Work task: In the listing below, look for "Just" and copy every line that has it.

*** Begin section ***

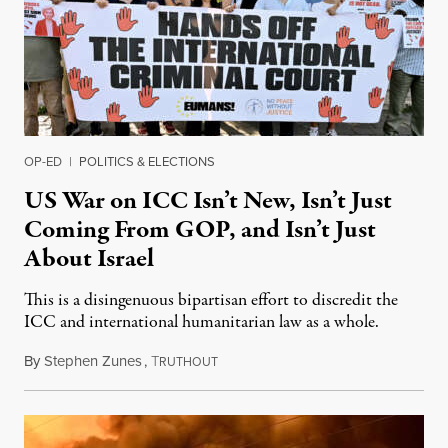
OP-ED
|
POLITICS & ELECTIONS
US War on ICC Isn’t New, Isn’t Just
Coming From GOP, and Isn’t Just
About Israel
This is a disingenuous bipartisan effort to discredit the
ICC and international humanitarian law as a whole.
By
Stephen Zunes
,
T
August 7, 2026
RUTHOUT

*** End section ***

Exercise solution:
US War on ICC Isn’t New, Isn’t Just
Coming From GOP, and Isn’t Just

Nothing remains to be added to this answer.